I’m so happy that someone is interested in this part. The fire is such a big beast, but reclamation is so important. I’m not the only one on this, there were specialists before me that came up to start the plan. When I arrived for my two-week period here I had a draft plan to follow.

All of those dozer guards, safety zones and helipads have been inventoried throughout the entire fire area. I have that in front of me on maps. I was able to go visit the majority of these sites to get an idea of what kind of landscape they were in, where they were travelling through, was there any water around, what they look like, how much disturbance was there.

Starting reclamation in the vicinity of Parson's Lake Road. Photo: Parks Canada
Starting reclamation in the vicinity of Parson’s Lake Road. Photo: Parks Canada

Each one of the dozer guards and helipads has what we call a prescription attached to it. That prescription tells us, “This dozer guard is in this kind of landscape, there seems to be this much disturbance, this is what we need to do to help it along so it can restore itself to somewhat of a natural landscape.” That is our goal.
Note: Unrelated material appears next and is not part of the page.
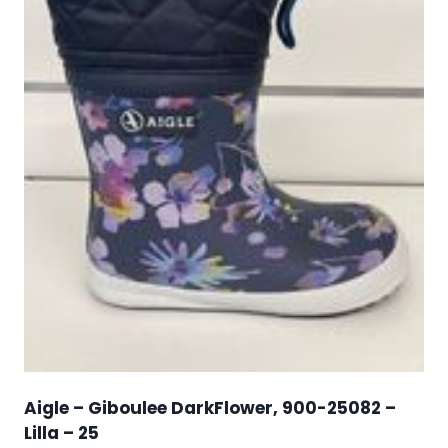
Aigle – Giboulee DarkFlower, 900-25082 –
Lilla – 25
Residents are coming home to a vastly changed landscape. To what extent do you think about that, when you’re doing your job?

If I were driving in here and I was looking out my car window, more than anything right now I would probably see the fire and the effects of the fire. These lines that allowed the fire staff to manage the fire? Many of them are a little farther in, and you wouldn’t really see a lot of them unless you took some of these back roads or decided to venture off the highway and such.

It makes me feel good to be able to try to put back some of the disturbances that we’ve had to make to manage this fire, to put them back to what they were before – or as close to what they were before.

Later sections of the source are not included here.